Dalam hal ini, Bupati Karimun Aunur Rafiq mengatakan bahwa Singapura akan membuka kunjugan bagi wisatawan khususnya Indonesia pada 29 November 2021 mendatang.
Dengan begitu, kunjungan tersebut sangat berdampak nantinya, dengan adanya kebijakan negara Singapura tersebut, pihaknya mengaku siap akan menerima kedatangan warga negara asing atau multiplier affect dari sektor perekonomian dan pariwisata.
“Tentu saja, kita (Karimun-red) juga akan menerima warga negara luar untuk masuk ke tempat kita walaupun masih menunggu kebijakan selanjutnya,” ucap Aunur Rafiq.
Dengan begitu, Pemerintah Daerah Kabupaten Karimun akan menunggu keputusan dari Kementerian Kesehatan terlebih dahulu.
“Gubernur sudah mengusulkan dan sudah melakukan pembicaraan secara virtual dengan Wakil Perdana Menteri Singapura, namun kita juga harus sabar menunggu kebijakannya,” ujarnya.
Sementara itu, untuk menyambut kedatangan wisatawan asing ke Karimun pemerintah daerah harus menunggu aturan dari pemerintah provinsi maupun pusat.

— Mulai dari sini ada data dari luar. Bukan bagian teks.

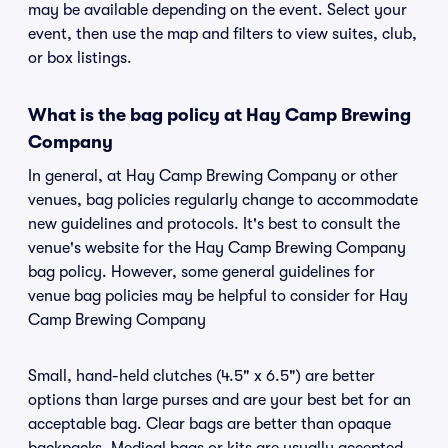
may be available depending on the event. Select your
event, then use the map and filters to view suites, club,
or box listings.
What is the bag policy at Hay Camp Brewing
Company
In general, at Hay Camp Brewing Company or other
venues, bag policies regularly change to accommodate
new guidelines and protocols. It's best to consult the
venue's website for the Hay Camp Brewing Company
bag policy. However, some general guidelines for
venue bag policies may be helpful to consider for Hay
Camp Brewing Company
Small, hand-held clutches (4.5" x 6.5") are better
options than large purses and are your best bet for an
acceptable bag. Clear bags are better than opaque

Aunur Rafiq menegaskan bahwa tidak mau membuat kebijakan daerah secara sendiri, tentunya harus ada keseragaman baik provinsi maupun pusat nantinya.
“Kita harus ikuti petunjuk Menkes dan Satgas Provinsi Kepri bagaimana mekanismenya. Kalau di Singapura tidak ada lagi karantina, maka kita juga tidak akan melakukan karantina juga,” jelasnya.